*EXERCISE BRIEF*
Set down every entry below exactly as it stands.
===============
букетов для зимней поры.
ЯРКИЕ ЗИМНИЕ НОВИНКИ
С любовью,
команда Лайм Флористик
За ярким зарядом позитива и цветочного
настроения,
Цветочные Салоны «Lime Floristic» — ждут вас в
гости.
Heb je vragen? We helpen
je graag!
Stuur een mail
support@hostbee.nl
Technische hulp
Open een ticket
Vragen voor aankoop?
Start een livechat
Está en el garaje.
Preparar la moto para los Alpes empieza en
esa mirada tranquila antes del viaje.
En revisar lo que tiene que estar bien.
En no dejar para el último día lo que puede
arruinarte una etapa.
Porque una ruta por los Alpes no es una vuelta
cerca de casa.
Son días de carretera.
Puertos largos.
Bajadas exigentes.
===============
*EXPECTED ANSWER*
букетов для зимней поры.
ЯРКИЕ ЗИМНИЕ НОВИНКИ
С любовью,
команда Лайм Флористик
За ярким зарядом позитива и цветочного
настроения,
Цветочные Салоны «Lime Floristic» — ждут вас в
гости.
Heb je vragen? We helpen
je graag!
Stuur een mail
support@hostbee.nl
Technische hulp
Open een ticket
Vragen voor aankoop?
Start een livechat
Está en el garaje.
Preparar la moto para los Alpes empieza en
esa mirada tranquila antes del viaje.
En revisar lo que tiene que estar bien.
En no dejar para el último día lo que puede
arruinarte una etapa.
Porque una ruta por los Alpes no es una vuelta
cerca de casa.
Son días de carretera.
Puertos largos.
Bajadas exigentes.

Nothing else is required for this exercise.